→ Stored data entries
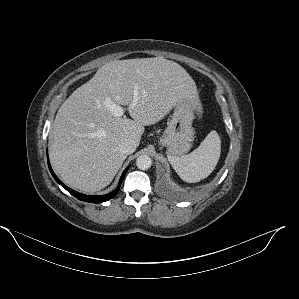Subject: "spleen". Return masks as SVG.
Masks as SVG:
<instances>
[{"instance_id": "spleen-1", "label": "spleen", "mask_w": 299, "mask_h": 299, "mask_svg": "<svg viewBox=\"0 0 299 299\" xmlns=\"http://www.w3.org/2000/svg\"><path fill=\"white\" fill-rule=\"evenodd\" d=\"M220 153L221 140L218 133L213 130L194 151L181 157L168 156V160L183 181L196 183L213 172Z\"/></svg>"}]
</instances>
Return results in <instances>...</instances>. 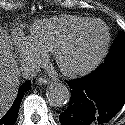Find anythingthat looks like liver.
Segmentation results:
<instances>
[{"label":"liver","mask_w":125,"mask_h":125,"mask_svg":"<svg viewBox=\"0 0 125 125\" xmlns=\"http://www.w3.org/2000/svg\"><path fill=\"white\" fill-rule=\"evenodd\" d=\"M19 70L11 52L10 36L0 26V117L17 96Z\"/></svg>","instance_id":"obj_1"}]
</instances>
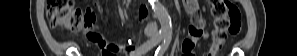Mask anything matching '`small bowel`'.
Returning <instances> with one entry per match:
<instances>
[{"instance_id":"1","label":"small bowel","mask_w":297,"mask_h":56,"mask_svg":"<svg viewBox=\"0 0 297 56\" xmlns=\"http://www.w3.org/2000/svg\"><path fill=\"white\" fill-rule=\"evenodd\" d=\"M117 4L121 1L116 0ZM186 10L192 15V21L189 27V37L185 39L181 45L183 56H193L192 49L196 41L200 38H207L208 33L205 30L206 22L202 16L199 15L198 4L194 0L185 2ZM146 10H142L141 16L145 17ZM84 38L89 41V45H95V49H103L102 56H112L115 52L121 51L127 55L133 53V49L122 43H111L108 41V36H103V33H84ZM136 55H138L136 53Z\"/></svg>"}]
</instances>
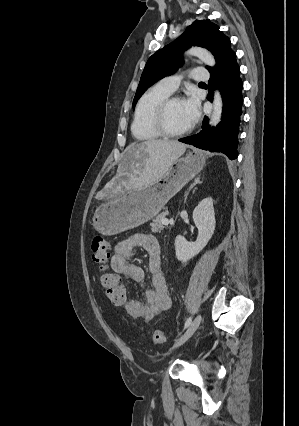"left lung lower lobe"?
<instances>
[{"mask_svg": "<svg viewBox=\"0 0 299 426\" xmlns=\"http://www.w3.org/2000/svg\"><path fill=\"white\" fill-rule=\"evenodd\" d=\"M211 78L208 82L207 99L212 102L213 90L218 87L223 99L222 122L217 128H210L208 118L203 121L202 131L196 135L179 139L180 142L191 144L197 148L211 152H221L231 160L238 156V133L243 97V83L236 54L228 50L217 61L216 67L210 69Z\"/></svg>", "mask_w": 299, "mask_h": 426, "instance_id": "left-lung-lower-lobe-1", "label": "left lung lower lobe"}]
</instances>
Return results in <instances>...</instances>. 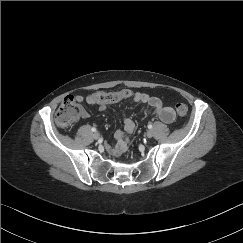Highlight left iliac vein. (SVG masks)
<instances>
[{"instance_id": "obj_1", "label": "left iliac vein", "mask_w": 243, "mask_h": 243, "mask_svg": "<svg viewBox=\"0 0 243 243\" xmlns=\"http://www.w3.org/2000/svg\"><path fill=\"white\" fill-rule=\"evenodd\" d=\"M146 137H147V138H152V137H153V132L149 130V131L146 133Z\"/></svg>"}]
</instances>
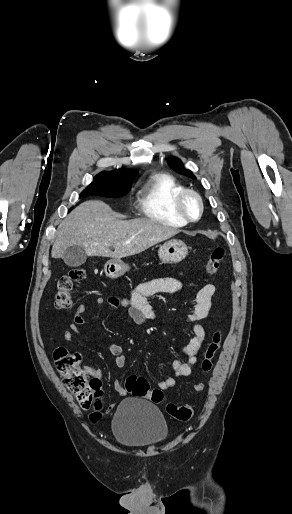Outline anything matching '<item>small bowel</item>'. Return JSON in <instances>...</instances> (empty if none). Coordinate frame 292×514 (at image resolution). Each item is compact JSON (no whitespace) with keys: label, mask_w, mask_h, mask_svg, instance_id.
I'll use <instances>...</instances> for the list:
<instances>
[{"label":"small bowel","mask_w":292,"mask_h":514,"mask_svg":"<svg viewBox=\"0 0 292 514\" xmlns=\"http://www.w3.org/2000/svg\"><path fill=\"white\" fill-rule=\"evenodd\" d=\"M182 287L183 282L180 279L159 278L137 284L129 297L97 296L94 302L97 306L107 305L115 310H123L127 318L138 325H144L149 322L157 321L158 319L155 311L148 302V297L161 293H175L180 291ZM214 293L215 286L211 283L205 284L197 293L196 306L188 318V321L192 324L193 337L183 350L186 360H175L173 362V376L159 381L157 384L158 389L162 391L168 390L176 385L178 378L187 377L192 373L193 366L206 340V328L200 322L209 317ZM86 311L87 305L84 303L79 304L75 308L73 321L69 328L63 332V338L66 341L73 340L79 328L86 324ZM108 349L115 358L116 366L120 368L124 367L126 364V356L122 346L117 343H109ZM84 369L94 377L100 378L102 376L98 364H87L84 366ZM114 390L119 396L124 397L127 395V390L123 387L119 379L114 383ZM114 404H117V401H114ZM113 409L114 406L110 405L105 409V412L110 414Z\"/></svg>","instance_id":"obj_1"}]
</instances>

→ Task brief
Your output should be exactly the lines of the records above from the one with "Outline anything matching" through the last, both ends included, with pictures excluded.

→ Response below
Outline anything matching '<item>small bowel</item>'. Return JSON in <instances>...</instances> (empty if none). Coordinate frame 292×514 (at image resolution). Each item is compact JSON (no whitespace) with keys: label, mask_w, mask_h, mask_svg, instance_id.
I'll use <instances>...</instances> for the list:
<instances>
[{"label":"small bowel","mask_w":292,"mask_h":514,"mask_svg":"<svg viewBox=\"0 0 292 514\" xmlns=\"http://www.w3.org/2000/svg\"><path fill=\"white\" fill-rule=\"evenodd\" d=\"M182 287L183 282L180 279L159 278L137 284L129 297L97 296L94 302L97 306L107 305L115 310H123L127 318L138 325H144L149 322L157 321L158 319L155 311L148 302V297L161 293H175L180 291ZM214 293L215 286L211 283L205 284L197 293L196 306L188 318V321L192 324L193 337L183 350L186 360H175L173 362V376L159 381L157 384L158 389L162 391L168 390L176 385L178 378L187 377L192 373L193 366L206 340V328L200 322L209 317ZM86 311L87 305L84 303L79 304L75 308L73 321L69 328L63 332V338L66 341L73 340L79 328L86 324ZM108 349L115 358L116 366L120 368L124 367L126 364V356L122 346L117 343H109ZM84 369L94 377L100 378L102 376L98 364H87L84 366ZM114 390L119 396L124 397L127 395V390L123 387L119 379L114 383ZM114 404H117V401H114ZM113 409L114 406L110 405L105 409V412L110 414Z\"/></svg>","instance_id":"obj_1"}]
</instances>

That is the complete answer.